» Document understanding data:
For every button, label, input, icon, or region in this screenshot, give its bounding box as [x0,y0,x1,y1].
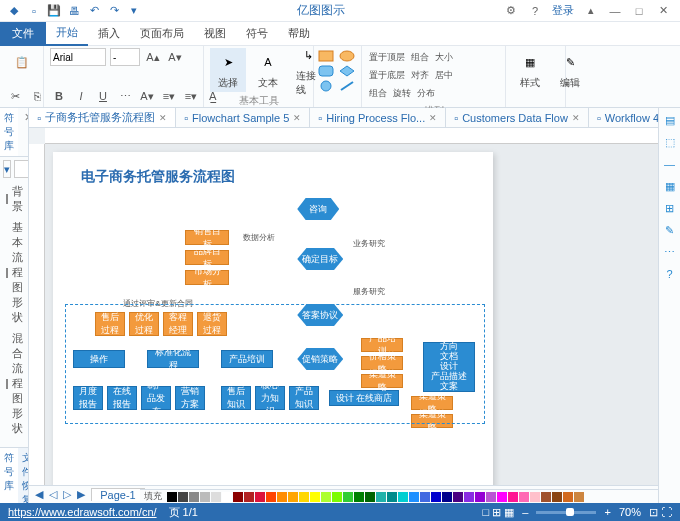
node-promote[interactable]: 促销策略 [297,348,343,370]
doc-tab[interactable]: ▫子商务托管服务流程图✕ [29,108,176,127]
doc-tab[interactable]: ▫Customers Data Flow✕ [446,108,589,127]
cat-background[interactable]: 背景 [0,181,28,217]
font-color-button[interactable]: A▾ [138,87,156,105]
color-swatch[interactable] [332,492,342,502]
size-button[interactable]: 大小 [434,48,454,66]
color-swatch[interactable] [321,492,331,502]
bold-button[interactable]: B [50,87,68,105]
node-confirm[interactable]: 确定目标 [297,248,343,270]
color-swatch[interactable] [200,492,210,502]
save-icon[interactable]: 💾 [46,3,62,19]
color-swatch[interactable] [255,492,265,502]
bring-front-button[interactable]: 置于顶层 [368,48,406,66]
ribbon-toggle-icon[interactable]: ▴ [580,3,602,19]
color-swatch[interactable] [299,492,309,502]
node-opt[interactable]: 优化过程 [129,312,159,336]
node-plan3[interactable]: 渠道策略 [361,374,403,388]
distribute-button[interactable]: 分布 [416,84,436,102]
select-tool[interactable]: ➤选择 [210,48,246,92]
status-url[interactable]: https://www.edrawsoft.com/cn/ [8,506,157,518]
doc-tab[interactable]: ▫Hiring Process Flo...✕ [310,108,446,127]
shape-line-icon[interactable] [339,80,355,92]
rotate-button[interactable]: 旋转 [392,84,412,102]
library-menu-button[interactable]: ▾ [3,160,11,178]
shape-diamond-icon[interactable] [339,65,355,77]
node-prodknow[interactable]: 产品知识 [289,386,319,410]
color-swatch[interactable] [409,492,419,502]
combine-button[interactable]: 组合 [368,84,388,102]
menu-symbol[interactable]: 符号 [236,22,278,45]
status-view-icons[interactable]: □ ⊞ ▦ [483,506,515,519]
color-swatch[interactable] [343,492,353,502]
color-swatch[interactable] [464,492,474,502]
node-prodrel[interactable]: 制产品发布 [141,386,171,410]
close-button[interactable]: ✕ [652,3,674,19]
bullet-button[interactable]: ≡▾ [160,87,178,105]
close-tab-icon[interactable]: ✕ [159,113,167,123]
text-tool[interactable]: A文本 [250,48,286,92]
color-swatch[interactable] [398,492,408,502]
color-swatch[interactable] [519,492,529,502]
color-swatch[interactable] [508,492,518,502]
menu-layout[interactable]: 页面布局 [130,22,194,45]
zoom-slider[interactable] [536,511,596,514]
rail-icon[interactable]: ▦ [662,178,678,194]
node-propose[interactable]: 答案协议 [297,304,343,326]
color-swatch[interactable] [365,492,375,502]
shrink-font-button[interactable]: A▾ [166,48,184,66]
color-swatch[interactable] [310,492,320,502]
node-output[interactable]: 方向 文档 设计 产品描述 文案 [423,342,475,392]
menu-home[interactable]: 开始 [46,21,88,46]
page-last[interactable]: ▶ [75,488,87,501]
minimize-button[interactable]: — [604,3,626,19]
page-next[interactable]: ▷ [61,488,73,501]
shape-rrect-icon[interactable] [318,65,334,77]
redo-icon[interactable]: ↷ [106,3,122,19]
rail-icon[interactable]: ✎ [662,222,678,238]
color-swatch[interactable] [486,492,496,502]
node-afterknow[interactable]: 售后知识 [221,386,251,410]
node-coreknow[interactable]: 核心力知识 [255,386,285,410]
color-swatch[interactable] [442,492,452,502]
align-button[interactable]: ≡▾ [182,87,200,105]
page-prev[interactable]: ◁ [47,488,59,501]
color-swatch[interactable] [233,492,243,502]
color-swatch[interactable] [222,492,232,502]
doc-tab[interactable]: ▫Flowchart Sample 5✕ [176,108,310,127]
send-back-button[interactable]: 置于底层 [368,66,406,84]
shape-rect-icon[interactable] [318,50,334,62]
color-swatch[interactable] [244,492,254,502]
rail-icon[interactable]: ▤ [662,112,678,128]
node-cust[interactable]: 客程经理 [163,312,193,336]
search-input[interactable] [14,160,29,178]
italic-button[interactable]: I [72,87,90,105]
shape-oval-icon[interactable] [339,50,355,62]
file-menu[interactable]: 文件 [0,22,46,46]
node-op[interactable]: 操作 [73,350,125,368]
sidebar-close-icon[interactable]: ✕ [18,108,29,156]
rail-icon[interactable]: — [662,156,678,172]
color-swatch[interactable] [178,492,188,502]
node-brand-goal[interactable]: 品牌目标 [185,250,229,265]
bottom-tab-library[interactable]: 符号库 [0,448,18,503]
page[interactable]: 电子商务托管服务流程图 咨询 销售目标 品牌目标 市场分析 数据分析 确定目标 … [53,152,493,485]
node-train[interactable]: 产品培训 [221,350,273,368]
paste-button[interactable]: 📋 [6,48,37,76]
node-market[interactable]: 市场分析 [185,270,229,285]
sidebar-tab-library[interactable]: 符号库 [0,108,18,156]
color-swatch[interactable] [167,492,177,502]
shape-circle-icon[interactable] [318,80,334,92]
login-button[interactable]: 登录 [548,3,578,19]
page-first[interactable]: ◀ [33,488,45,501]
undo-icon[interactable]: ↶ [86,3,102,19]
page-tab-1[interactable]: Page-1 [91,488,144,501]
rail-icon[interactable]: ⬚ [662,134,678,150]
size-select[interactable] [110,48,140,66]
grow-font-button[interactable]: A▴ [144,48,162,66]
color-swatch[interactable] [288,492,298,502]
align-obj-button[interactable]: 对齐 [410,66,430,84]
help-icon[interactable]: ? [524,3,546,19]
node-seasonal[interactable]: 营销方案 [175,386,205,410]
color-swatch[interactable] [574,492,584,502]
color-swatch[interactable] [266,492,276,502]
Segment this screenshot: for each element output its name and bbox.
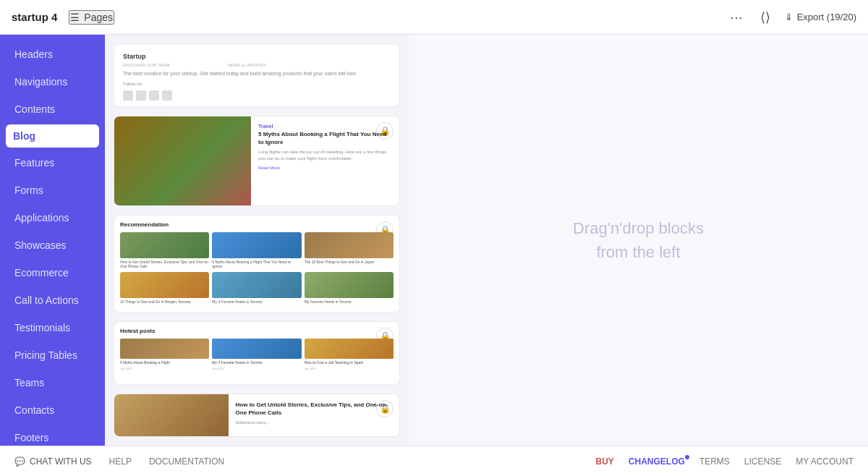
sidebar-item-teams[interactable]: Teams [3, 370, 102, 396]
sidebar: Headers Navigations Contents Blog Featur… [0, 35, 105, 446]
sidebar-item-call-to-actions[interactable]: Call to Actions [3, 287, 102, 313]
block-preview-recommendation: Recommendation How to Get Untold Stories… [114, 216, 399, 313]
sidebar-item-applications[interactable]: Applications [3, 205, 102, 231]
sidebar-item-contents[interactable]: Contents [3, 96, 102, 122]
chat-icon: 💬 [14, 456, 25, 467]
sidebar-item-navigations[interactable]: Navigations [3, 69, 102, 95]
download-icon: ⇓ [785, 12, 793, 22]
sidebar-item-showcases[interactable]: Showcases [3, 232, 102, 258]
help-link[interactable]: HELP [109, 456, 132, 467]
changelog-link[interactable]: CHANGELOG [629, 456, 685, 467]
block-card-article[interactable]: 🔒 How to Get Untold Stories, Exclusive T… [114, 394, 400, 437]
top-bar: startup 4 ☰ Pages ⋯ ⟨⟩ ⇓ Export (19/20) [0, 0, 868, 35]
sidebar-item-footers[interactable]: Footers [3, 425, 102, 446]
export-label: Export (19/20) [797, 12, 856, 22]
block-preview-article: How to Get Untold Stories, Exclusive Tip… [114, 394, 399, 437]
block-preview-hotposts: Hotest posts 5 Myths About Booking a Fli… [114, 322, 399, 385]
block-card-hotposts[interactable]: 🔒 Hotest posts 5 Myths About Booking a F… [114, 321, 400, 385]
drop-zone[interactable]: Drag'n'drop blocks from the left [409, 35, 868, 446]
block-preview-travel: Travel 5 Myths About Booking a Flight Th… [114, 116, 399, 205]
hamburger-icon: ☰ [70, 12, 80, 23]
top-bar-right: ⋯ ⟨⟩ ⇓ Export (19/20) [727, 7, 856, 28]
documentation-link[interactable]: DOCUMENTATION [149, 456, 224, 467]
sidebar-item-features[interactable]: Features [3, 150, 102, 176]
block-preview-startup: Startup DISCOVER OUR TEAMNEWS & UPDATES … [114, 44, 399, 107]
sidebar-item-contacts[interactable]: Contacts [3, 397, 102, 423]
sidebar-item-headers[interactable]: Headers [3, 41, 102, 67]
blocks-panel: 🔒 Startup DISCOVER OUR TEAMNEWS & UPDATE… [105, 35, 409, 446]
sidebar-item-forms[interactable]: Forms [3, 177, 102, 203]
sidebar-item-blog[interactable]: Blog [6, 124, 99, 148]
bottom-bar: 💬 CHAT WITH US HELP DOCUMENTATION BUY CH… [0, 446, 868, 476]
app-logo: startup 4 [12, 11, 57, 23]
block-card-recommendation[interactable]: 🔒 Recommendation How to Get Untold Stori… [114, 215, 400, 313]
block-card-travel[interactable]: 🔒 Travel 5 Myths About Booking a Flight … [114, 116, 400, 205]
export-button[interactable]: ⇓ Export (19/20) [785, 12, 856, 22]
block-card-startup[interactable]: 🔒 Startup DISCOVER OUR TEAMNEWS & UPDATE… [114, 43, 400, 107]
sidebar-item-pricing-tables[interactable]: Pricing Tables [3, 342, 102, 368]
chat-label: CHAT WITH US [30, 456, 92, 467]
code-toggle-button[interactable]: ⟨⟩ [757, 7, 773, 28]
account-link[interactable]: MY ACCOUNT [796, 456, 854, 467]
drop-line2: from the left [573, 240, 704, 264]
top-bar-left: startup 4 ☰ Pages [12, 10, 114, 25]
drop-line1: Drag'n'drop blocks [573, 216, 704, 240]
license-link[interactable]: LICENSE [744, 456, 781, 467]
main-layout: Headers Navigations Contents Blog Featur… [0, 35, 868, 446]
terms-link[interactable]: TERMS [699, 456, 730, 467]
bottom-right: BUY CHANGELOG TERMS LICENSE MY ACCOUNT [596, 456, 854, 467]
chat-button[interactable]: 💬 CHAT WITH US [14, 456, 92, 467]
sidebar-item-testimonials[interactable]: Testimonials [3, 315, 102, 341]
sidebar-item-ecommerce[interactable]: Ecommerce [3, 260, 102, 286]
more-options-button[interactable]: ⋯ [727, 7, 746, 28]
bottom-left: 💬 CHAT WITH US HELP DOCUMENTATION [14, 456, 224, 467]
pages-label: Pages [84, 12, 113, 23]
drop-zone-text: Drag'n'drop blocks from the left [573, 216, 704, 264]
changelog-label: CHANGELOG [629, 456, 685, 467]
changelog-dot [685, 455, 689, 459]
pages-button[interactable]: ☰ Pages [69, 10, 114, 25]
buy-link[interactable]: BUY [596, 456, 614, 467]
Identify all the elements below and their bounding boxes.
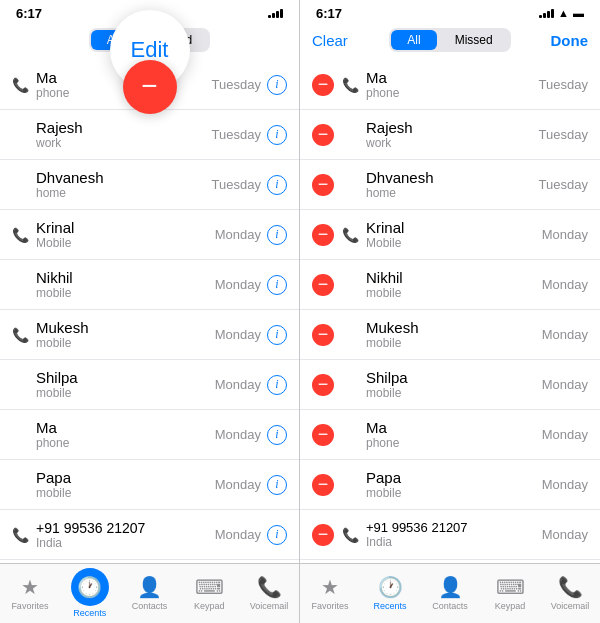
info-button[interactable] [267, 325, 287, 345]
call-day: Monday [542, 277, 588, 292]
call-item-nikhil-right[interactable]: Nikhil mobile Monday [300, 260, 600, 310]
delete-button[interactable] [312, 374, 334, 396]
call-day: Monday [215, 427, 261, 442]
contact-type: Mobile [36, 236, 74, 250]
info-button[interactable] [267, 225, 287, 245]
call-day: Monday [542, 527, 588, 542]
call-day: Monday [542, 327, 588, 342]
call-day: Tuesday [539, 177, 588, 192]
contact-type: phone [366, 86, 399, 100]
status-icons-left [268, 8, 283, 18]
contact-name: Krinal [36, 219, 74, 236]
tab-keypad-left[interactable]: ⌨ Keypad [189, 575, 229, 611]
contact-name: Rajesh [366, 119, 413, 136]
info-button[interactable] [267, 175, 287, 195]
tab-recents-label: Recents [73, 608, 106, 618]
delete-button[interactable] [312, 74, 334, 96]
contact-type: mobile [36, 386, 78, 400]
status-time-left: 6:17 [16, 6, 42, 21]
delete-button[interactable] [312, 274, 334, 296]
tab-contacts-right[interactable]: 👤 Contacts [430, 575, 470, 611]
call-item-ma-2-right[interactable]: Ma phone Monday [300, 410, 600, 460]
call-item-number1-left[interactable]: 📞 +91 99536 21207 India Monday [0, 510, 299, 560]
status-time-right: 6:17 [316, 6, 342, 21]
call-item-rajesh-left[interactable]: Rajesh work Tuesday [0, 110, 299, 160]
tab-contacts-left[interactable]: 👤 Contacts [129, 575, 169, 611]
contact-name: Nikhil [36, 269, 73, 286]
tab-keypad-label: Keypad [194, 601, 225, 611]
contact-name: Shilpa [366, 369, 408, 386]
phone-icon-left: 📞 [12, 327, 28, 343]
delete-button[interactable] [312, 424, 334, 446]
call-item-krinal-right[interactable]: 📞 Krinal Mobile Monday [300, 210, 600, 260]
tab-voicemail-left[interactable]: 📞 Voicemail [249, 575, 289, 611]
call-item-papa-right[interactable]: Papa mobile Monday [300, 460, 600, 510]
call-item-mukesh-left[interactable]: 📞 Mukesh mobile Monday [0, 310, 299, 360]
call-item-ma-2-left[interactable]: Ma phone Monday [0, 410, 299, 460]
call-item-nikhil-left[interactable]: Nikhil mobile Monday [0, 260, 299, 310]
contact-name: +91 99536 21207 [366, 520, 468, 535]
contact-name: Ma [36, 69, 69, 86]
tab-favorites-label: Favorites [311, 601, 348, 611]
delete-button[interactable] [312, 224, 334, 246]
info-button[interactable] [267, 75, 287, 95]
done-button[interactable]: Done [551, 32, 589, 49]
delete-button[interactable] [312, 324, 334, 346]
call-item-number2-right[interactable]: 📞 +91 731-2428162 Monday [300, 560, 600, 563]
contact-type: phone [36, 86, 69, 100]
phone-icon-right: 📞 [342, 527, 358, 543]
call-item-shilpa-right[interactable]: Shilpa mobile Monday [300, 360, 600, 410]
call-day: Tuesday [212, 127, 261, 142]
keypad-icon: ⌨ [195, 575, 224, 599]
contact-type: work [36, 136, 83, 150]
call-day: Monday [215, 377, 261, 392]
phone-icon-left: 📞 [12, 527, 28, 543]
contact-type: mobile [366, 336, 419, 350]
call-item-papa-left[interactable]: Papa mobile Monday [0, 460, 299, 510]
call-item-dhvanesh-left[interactable]: Dhvanesh home Tuesday [0, 160, 299, 210]
call-item-dhvanesh-right[interactable]: Dhvanesh home Tuesday [300, 160, 600, 210]
call-day: Monday [215, 327, 261, 342]
call-item-number1-right[interactable]: 📞 +91 99536 21207 India Monday [300, 510, 600, 560]
info-button[interactable] [267, 425, 287, 445]
seg-missed-right[interactable]: Missed [439, 30, 509, 50]
info-button[interactable] [267, 525, 287, 545]
phone-icon-left: 📞 [12, 77, 28, 93]
tab-favorites-right[interactable]: ★ Favorites [310, 575, 350, 611]
recents-icon: 🕐 [378, 575, 403, 599]
favorites-icon: ★ [21, 575, 39, 599]
delete-button[interactable] [312, 524, 334, 546]
delete-button[interactable] [312, 474, 334, 496]
seg-all-right[interactable]: All [391, 30, 436, 50]
call-item-number2-left[interactable]: 📞 +9 Monday [0, 560, 299, 563]
call-day: Tuesday [212, 77, 261, 92]
info-button[interactable] [267, 375, 287, 395]
call-item-rajesh-right[interactable]: Rajesh work Tuesday [300, 110, 600, 160]
contact-name: Ma [36, 419, 69, 436]
tab-keypad-right[interactable]: ⌨ Keypad [490, 575, 530, 611]
phone-icon-left: 📞 [12, 227, 28, 243]
contact-name: +91 99536 21207 [36, 520, 145, 536]
tab-recents-right[interactable]: 🕐 Recents [370, 575, 410, 611]
phone-icon-right: 📞 [342, 227, 358, 243]
contact-type: mobile [36, 336, 89, 350]
info-button[interactable] [267, 475, 287, 495]
tab-recents-left[interactable]: 🕐 Recents [70, 568, 110, 618]
tab-keypad-label: Keypad [495, 601, 526, 611]
contact-type: phone [36, 436, 69, 450]
call-item-shilpa-left[interactable]: Shilpa mobile Monday [0, 360, 299, 410]
delete-overlay-circle: − [123, 60, 177, 114]
tab-favorites-left[interactable]: ★ Favorites [10, 575, 50, 611]
clear-button[interactable]: Clear [312, 32, 348, 49]
contact-name: Krinal [366, 219, 404, 236]
contacts-icon: 👤 [438, 575, 463, 599]
delete-button[interactable] [312, 174, 334, 196]
info-button[interactable] [267, 125, 287, 145]
contact-type: India [36, 536, 145, 550]
delete-button[interactable] [312, 124, 334, 146]
call-item-krinal-left[interactable]: 📞 Krinal Mobile Monday [0, 210, 299, 260]
call-item-ma-1-right[interactable]: 📞 Ma phone Tuesday [300, 60, 600, 110]
info-button[interactable] [267, 275, 287, 295]
tab-voicemail-right[interactable]: 📞 Voicemail [550, 575, 590, 611]
call-item-mukesh-right[interactable]: Mukesh mobile Monday [300, 310, 600, 360]
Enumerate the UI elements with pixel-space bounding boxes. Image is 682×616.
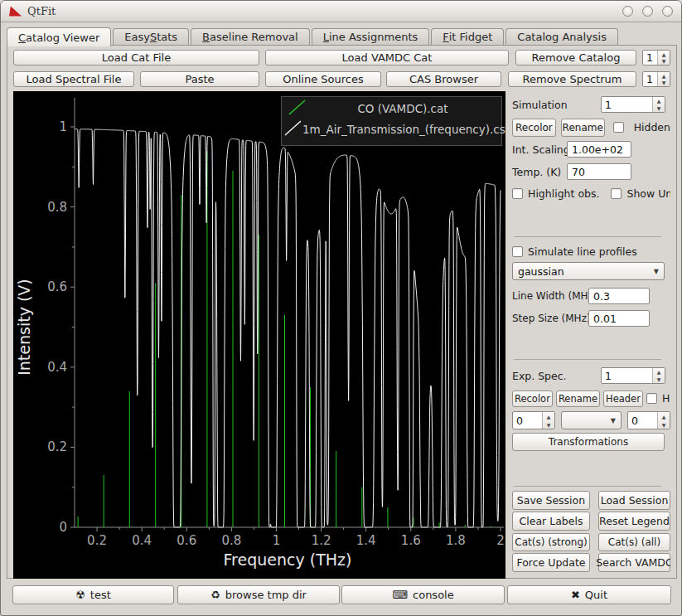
- svg-text:1.8: 1.8: [446, 533, 466, 548]
- spin-down-button[interactable]: ▼: [658, 80, 670, 87]
- load-vamdc-cat-button[interactable]: Load VAMDC Cat: [265, 50, 509, 65]
- cas-browser-button[interactable]: CAS Browser: [386, 71, 501, 87]
- x-axis-label: Frequency (THz): [224, 551, 352, 569]
- shift2-spinner[interactable]: 0 ▲ ▼: [627, 411, 670, 429]
- recolor-spectrum-button[interactable]: Recolor: [512, 390, 553, 407]
- simulation-actions-row: Recolor Rename Hidden: [512, 119, 670, 136]
- maximize-button[interactable]: [642, 6, 653, 17]
- hidden-spectrum-checkbox[interactable]: [646, 393, 657, 404]
- quit-button-label: Quit: [585, 589, 607, 601]
- spinner-value: 1: [643, 51, 657, 65]
- catalog-viewer-page: Load Cat File Load VAMDC Cat Remove Cata…: [7, 45, 677, 579]
- tab-catalog-viewer[interactable]: Catalog Viewer: [7, 27, 111, 46]
- cats-all-button[interactable]: Cat(s) (all): [598, 533, 670, 551]
- load-spectral-file-button[interactable]: Load Spectral File: [13, 71, 134, 87]
- tab-catalog-analysis[interactable]: Catalog Analysis: [505, 28, 618, 45]
- plot-canvas[interactable]: 0.20.40.60.811.21.41.61.8200.20.40.60.81…: [13, 91, 505, 579]
- remove-spectrum-count-spinner[interactable]: 1 ▲ ▼: [642, 71, 670, 87]
- hidden-simulation-checkbox[interactable]: [613, 122, 624, 133]
- y-axis-label: Intensity (V): [15, 279, 33, 376]
- cats-row: Cat(s) (strong) Cat(s) (all): [512, 534, 670, 550]
- spin-up-button[interactable]: ▲: [658, 72, 670, 80]
- spin-up-button[interactable]: ▲: [658, 412, 670, 420]
- titlebar[interactable]: QtFit: [1, 1, 681, 22]
- exp-spec-index-spinner[interactable]: 1 ▲ ▼: [601, 367, 665, 384]
- show-unc-checkbox[interactable]: [611, 188, 622, 199]
- radiation-icon: ☢: [75, 589, 85, 600]
- rename-spectrum-button[interactable]: Rename: [556, 390, 600, 407]
- browse-tmp-dir-button[interactable]: ♻ browse tmp dir: [177, 585, 340, 604]
- shift-controls-row: 0 ▲ ▼ ▼ 0 ▲ ▼: [512, 411, 670, 429]
- temperature-field[interactable]: 70: [567, 163, 631, 180]
- spin-down-button[interactable]: ▼: [658, 420, 670, 429]
- transform-type-dropdown[interactable]: ▼: [561, 411, 622, 429]
- load-session-button[interactable]: Load Session: [598, 491, 670, 510]
- spin-down-button[interactable]: ▼: [658, 58, 670, 65]
- search-vamdc-button[interactable]: Search VAMDC: [598, 553, 670, 572]
- test-button[interactable]: ☢ test: [12, 585, 174, 604]
- line-width-field[interactable]: 0.3: [588, 288, 650, 304]
- console-button[interactable]: ⌨ console: [341, 585, 505, 604]
- reset-legend-button[interactable]: Reset Legend: [598, 512, 670, 531]
- remove-spectrum-button[interactable]: Remove Spectrum: [508, 71, 636, 87]
- cats-strong-button[interactable]: Cat(s) (strong): [512, 533, 590, 551]
- shift-spinner[interactable]: 0 ▲ ▼: [512, 411, 555, 429]
- tab-easy-stats[interactable]: Easy Stats: [113, 28, 189, 45]
- update-row: Force Update Search VAMDC: [512, 555, 670, 570]
- int-scaling-row: Int. Scaling 1.00e+02: [512, 141, 670, 158]
- save-session-button[interactable]: Save Session: [512, 491, 590, 510]
- simulation-panel: Simulation 1 ▲ ▼ Recolor Rename Hidden I…: [512, 91, 670, 579]
- close-button[interactable]: [662, 6, 673, 17]
- remove-catalog-button[interactable]: Remove Catalog: [515, 50, 636, 65]
- line-width-row: Line Width (MHz) 0.3: [512, 288, 670, 304]
- separator: [514, 236, 661, 237]
- spin-up-button[interactable]: ▲: [543, 412, 554, 420]
- tab-line-assignments[interactable]: Line Assignments: [312, 28, 430, 45]
- test-button-label: test: [90, 589, 111, 601]
- highlight-obs-checkbox[interactable]: [512, 188, 523, 199]
- quit-button[interactable]: ✖ Quit: [507, 585, 671, 604]
- paste-button[interactable]: Paste: [140, 71, 259, 87]
- remove-catalog-count-spinner[interactable]: 1 ▲ ▼: [642, 50, 670, 65]
- simulation-label: Simulation: [512, 99, 568, 111]
- tab-fit-fidget[interactable]: Fit Fidget: [431, 28, 504, 45]
- hidden-spectrum-label: Hidden: [662, 392, 670, 405]
- show-unc-label: Show Unc.: [626, 187, 670, 200]
- clear-labels-button[interactable]: Clear Labels: [512, 512, 590, 531]
- plot-legend[interactable]: CO (VAMDC).cat1m_Air_Transmission_(frequ…: [282, 97, 506, 146]
- spin-down-button[interactable]: ▼: [653, 376, 665, 383]
- rename-simulation-button[interactable]: Rename: [561, 119, 605, 137]
- transformations-button[interactable]: Transformations: [512, 433, 665, 451]
- window-controls: [622, 6, 673, 17]
- step-size-field[interactable]: 0.01: [588, 310, 650, 327]
- load-cat-file-button[interactable]: Load Cat File: [13, 50, 259, 65]
- header-button[interactable]: Header: [603, 390, 643, 407]
- step-size-label: Step Size (MHz): [512, 313, 588, 324]
- profile-type-row: gaussian ▼: [512, 262, 670, 280]
- profile-type-dropdown[interactable]: gaussian ▼: [512, 262, 665, 280]
- simulate-line-profiles-checkbox[interactable]: [512, 246, 523, 257]
- spin-up-button[interactable]: ▲: [653, 368, 665, 376]
- spin-up-button[interactable]: ▲: [653, 97, 665, 104]
- svg-text:0.4: 0.4: [47, 360, 67, 375]
- spin-down-button[interactable]: ▼: [543, 420, 554, 429]
- svg-text:0: 0: [59, 520, 67, 535]
- spin-up-button[interactable]: ▲: [658, 51, 670, 58]
- int-scaling-field[interactable]: 1.00e+02: [567, 141, 631, 158]
- minimize-button[interactable]: [622, 6, 633, 17]
- recolor-simulation-button[interactable]: Recolor: [512, 119, 556, 137]
- spectrum-plot[interactable]: 0.20.40.60.811.21.41.61.8200.20.40.60.81…: [13, 91, 505, 579]
- browse-tmp-dir-label: browse tmp dir: [225, 589, 307, 601]
- legend-co-label: CO (VAMDC).cat: [357, 102, 447, 115]
- svg-text:1: 1: [59, 119, 67, 134]
- temperature-row: Temp. (K) 70: [512, 163, 670, 180]
- simulation-index-spinner[interactable]: 1 ▲ ▼: [601, 96, 665, 113]
- spin-down-button[interactable]: ▼: [653, 104, 665, 112]
- simulate-profiles-row: Simulate line profiles: [512, 245, 670, 258]
- simulate-line-profiles-label: Simulate line profiles: [528, 245, 637, 258]
- tab-baseline-removal[interactable]: Baseline Removal: [191, 28, 310, 45]
- online-sources-button[interactable]: Online Sources: [265, 71, 381, 87]
- force-update-button[interactable]: Force Update: [512, 553, 590, 572]
- highlight-obs-label: Highlight obs.: [528, 187, 599, 200]
- chevron-down-icon: ▼: [654, 268, 659, 275]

» WORK TO COMPLETE: If a line of the data above holds the string "size", count it, then give only the final number.

» RESULT FOR THIS TASK: 4